The next requirement, common for both humans and computers, is a bitstream association with the comprehensive syntax rules. To make the rules comprehensive for humans, the bitstream should have been formatted as a text. Finally, semantic rules should be associated with the bitstream that allows to assigning of meaning to bitstreams.

The ReadWRiteTest sample code demonstrates how to save working data in a file containing an XML document, which next can be directly presented in other applications, like MS Word editor or Internet Explorer. In this concept, it is assumed that the bitstream formatted as XML is transformed using a stylesheet before being presented. An XML stylesheet is a set of rules or instructions for transforming the structure and presentation of XML documents. It defines how the data in an XML file should be formatted. It is the simplest way to detach a custom document's content from its formatting to be presented as graphical data, provided that the original document is compliant with the XML specification.

After the implementation of the IStylesheetNameProvider interface by the Catalog class, we can convey information about the default stylesheet that may be used to create an output XML file. Thanks to the implementation of the mentioned interface information about the stylesheet (XSLT file) is added to the XML document and can be used by any generic application to open the file and translate the content, for example, catalog.example.xml.

<?xml-stylesheet type="text/xsl" href="catalog.xslt"?>

XML-based Validation

If we are talking about exchanging data between different applications or between an application and a human, the issue of bitstream correctness arises. This issue should be considered on two independent levels. The first one is the correctness of the bitstream as a certain stream of signs, i.e. when the syntax rules are met. The second one is determined by the possibility of assigning information to these sequences and, therefore, assigning meaning to a bitstream.

To better understand these issues, let's look at them in the context of an example catalog.example.xml. The following discussion scops to the XML format but the presented approach should be recognized as a universal one.
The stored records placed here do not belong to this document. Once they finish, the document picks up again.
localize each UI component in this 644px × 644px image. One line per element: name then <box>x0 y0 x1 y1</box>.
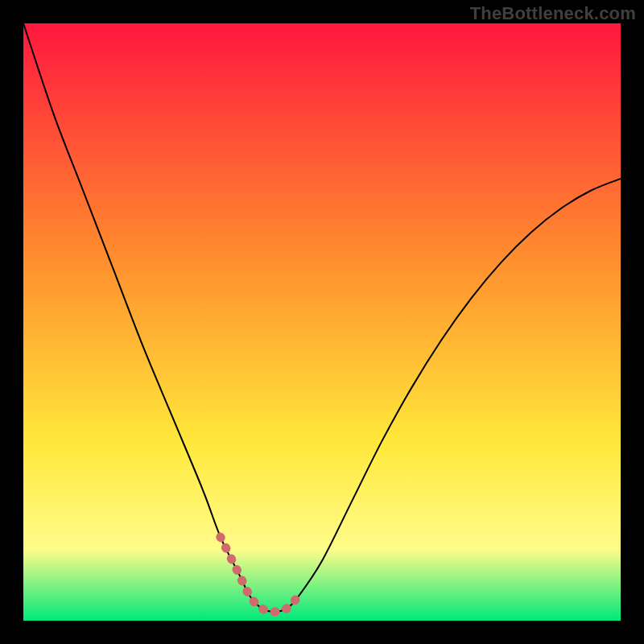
watermark-text: TheBottleneck.com <box>470 3 636 24</box>
gradient-background <box>23 23 621 621</box>
chart-frame: TheBottleneck.com <box>0 0 644 644</box>
plot-area <box>23 23 621 621</box>
bottleneck-chart <box>23 23 621 621</box>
The XML (Extensible Markup Language) is a language that defines syntax rules. For example, in the mentioned above XML text, after replacing the closing name of the CD element (by CD1 instead of CD for example) we get an XML syntax error. Syntax error means that the file is not compliant with the XML standard and should not be used anymore. But after replacing the name of the opening markup of the element with the same CD1 name, then this file is correct in the context of the XML syntax. However, it is difficult to imagine that two subsequent elements will have different names but will represent the same information. So at this point, we can say that this file complies with the XML standard with the XML syntax. However, it does not represent the semantics we would expect.

Adding these attributes causes it to refer to the XML schema.

<Catalog xmlns:xsi="http://www.w3.org/2001/XMLSchema-instance" 
         xmlns:xsd="http://www.w3.org/2001/XMLSchema" 
         xmlns="http://Viculu34.org/Catalog.xsd"
         >
  <!-- catalog.example.xml content here -->
</Catalog>

The XML Schema allows to define additional syntax rules that will be used to check XML text against these rules. The syntax rules for the XML file must be met in a valid XML document. Hence, we can say that without the XML schema, it is just XML text. After adding schema, we can define how to construct the document that is to be verified using this additional schema document. After attaching the rules described in the schema, we can therefore verify the document and assume that if the document does not comply with the schema, it means that it is not valid and should be rejected instead of being used for further processing. Thanks to this, we can ensure that documents transferred between individual applications will be verified from the point of view of their syntax rules, which should be derived from the document semantics.